Patricia Barker in The Firebird

In her time as artistic director, Barker has already made history. For 2020, she pulled together an entire year’s repertoire choreographed only by women, making the Royal New Zealand Ballet the first classical ballet company in the world to do so. But Barker didn’t devote a full schedule to female choreographers in order to make the news. In fact, when she presented the schedule to the RNZB board, she didn’t emphasise this detail at all. Any buzz around the all-female line-up since announcing it, she says, has been generated by the media and others outside the organisation who’ve picked up on how significant a decision it was. “Which I’m very proud of,” she says. “But I’m more proud of the women behind the work, and that their talents will be celebrated.”

While Barker appreciates that the 2020 season is groundbreaking, she believes it shouldn’t be. “Why is that special? It should be the norm. We shouldn’t be focusing on tall, short, blue eyes, brown eyes, woman, man. We should be focused on the contribution that a talented choreographer or dancer has to bring to our audiences and our community, to our organisation and the future of the art form,” she says. “The women’s year was a way to say, ‘You know what? It’s just as easy to do it this way. It can be done.’” Barker also notes the tokenism of ballet companies that will promote and celebrate a work choreographed by a woman, only to return to the status quo for the rest of the season and beyond. “And as much as I love that there’s an energy for building up female choreographers, we’re forgetting that there already are wonderful female choreographers out in the world today, creating incredible, poignant work. In fact there have been for decades.”

Credit: Jeremy Brick

The 2020 season has, of course, had to be redesigned somewhat due to the social-distancing restrictions that were put in place earlier in the year to stop the spread of COVID-19. However, a silver lining of lockdown was discovering that the company could collaborate with the best of the dance world from a distance. “If anything, the whole experience opened our eyes to the different ways we can work with creatives globally. The rest of the world just doesn’t seem so far away anymore — as long as you’re willing to wake up at 4am!” Barker is proud of the way her dancers adapted while theatres and rehearsal spaces were out of action. “We had to do what everyone else in the entire nation had to do; we had to pull up our bootstraps, focus our energy on the future, and keep remembering that we are creative people that can come up with creative solutions.

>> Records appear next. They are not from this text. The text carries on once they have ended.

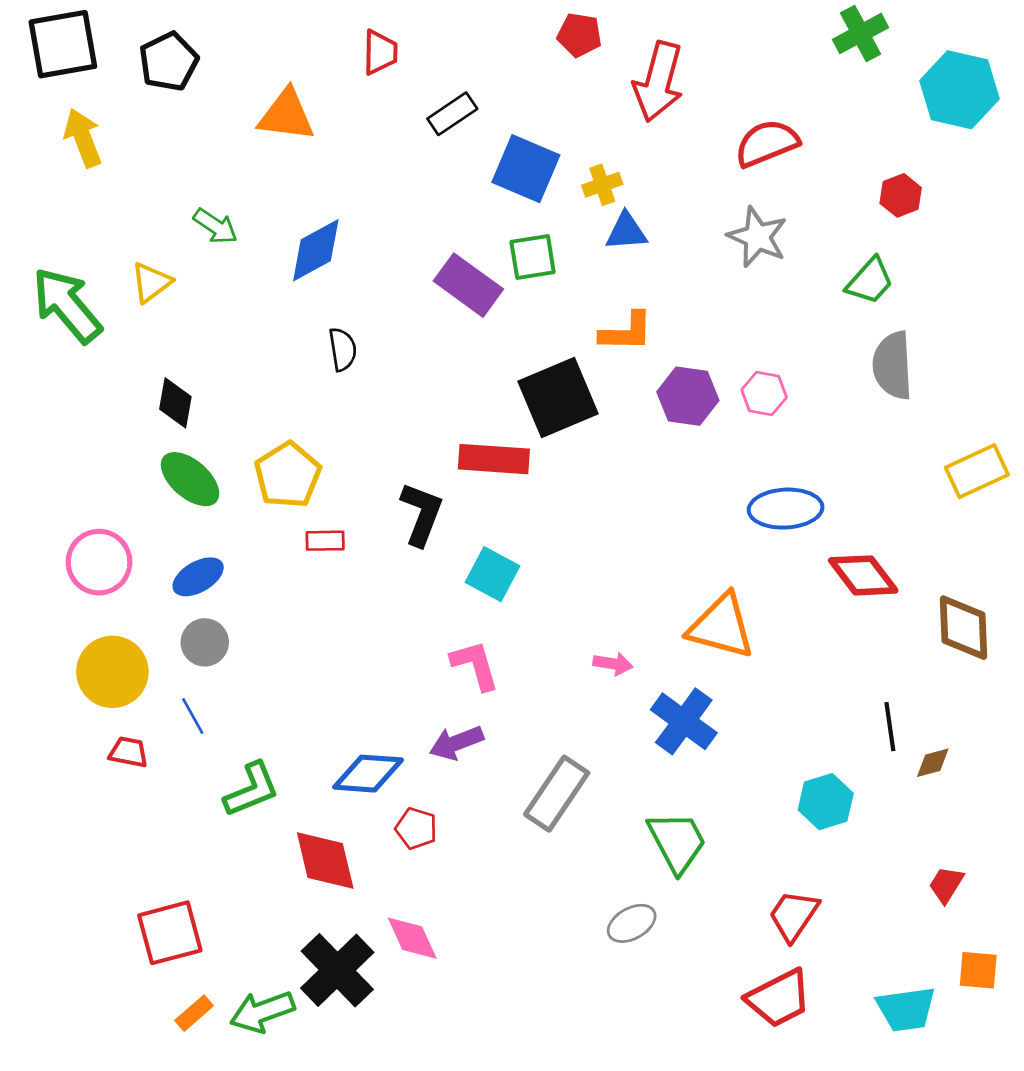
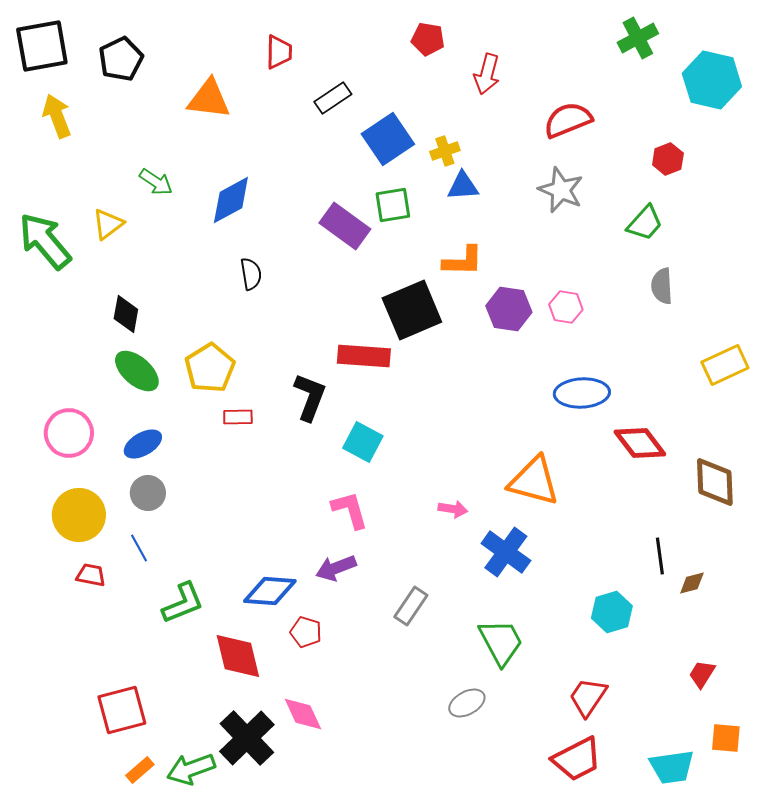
red arrow: (658, 82) -> (487, 74), size x0.7
blue square: (526, 169) -> (388, 139), turned 33
gray semicircle: (893, 365) -> (662, 286), size x0.7
gray rectangle: (557, 794) -> (411, 606), size x0.7

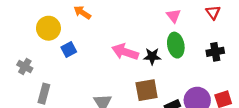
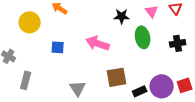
pink triangle: (174, 16) -> (152, 11), moved
blue square: (69, 50) -> (58, 47), moved, turned 32
black star: (152, 56) -> (122, 16), moved

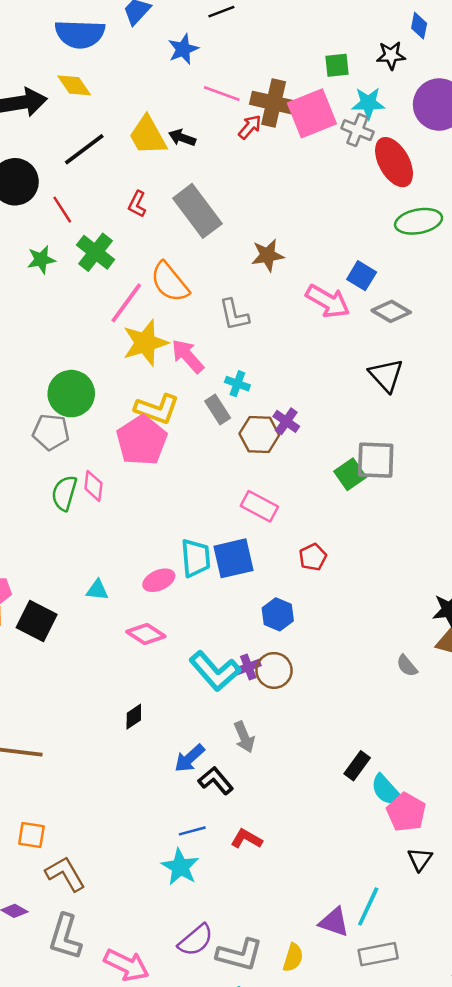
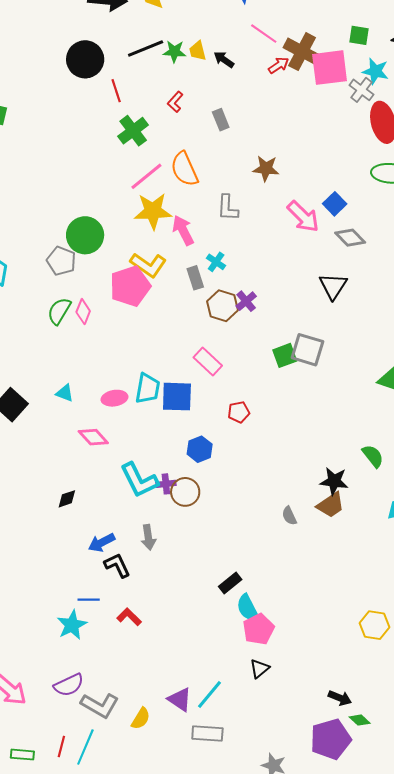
yellow trapezoid: (148, 136) -> (198, 51), size x0.6
gray rectangle: (197, 211) -> (221, 120), size x0.5
green star: (41, 260) -> (174, 51), moved

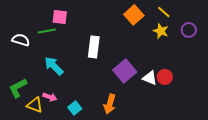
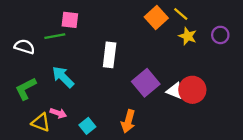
yellow line: (164, 12) -> (181, 14), moved
red circle: (165, 77) -> (192, 90), size x1.5
green L-shape: (18, 88) -> (26, 89), moved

So that’s exactly what my dancers did,” she says. “They went into their creativity, they weren’t going to let what was going on bring them down.”

Barker’s gratitude and admiration for the people she collaborates with at the RNZB is palpable. “I couldn’t be more proud of each and every one of our artists. It’s humbling enough to lead a national company, but to lead a company that’s so celebrated by the people here in New Zealand is an enormous career highlight,” she says. “And I’m just the tip of the iceberg. There’s a foundation here that supports and pushes me forward and believes in me, and that is an incredible source of drive.” Barker says she likes to take a forward-facing approach at every organisation she is involved with, and she has three simple objectives for the Royal New Zealand Ballet. “My immediate goal is to get these works on stage, to have that curtain open and see an audience filled with patrons ready to embrace and celebrate the talents and the art that everyone in our organisation works so hard to create,” she says. “My long-term goals are to continue to have the RNZB be a premier arts organisation in this country, and to collaborate with other arts organisations here and overseas, bringing the best of dance to our audiences that we can.”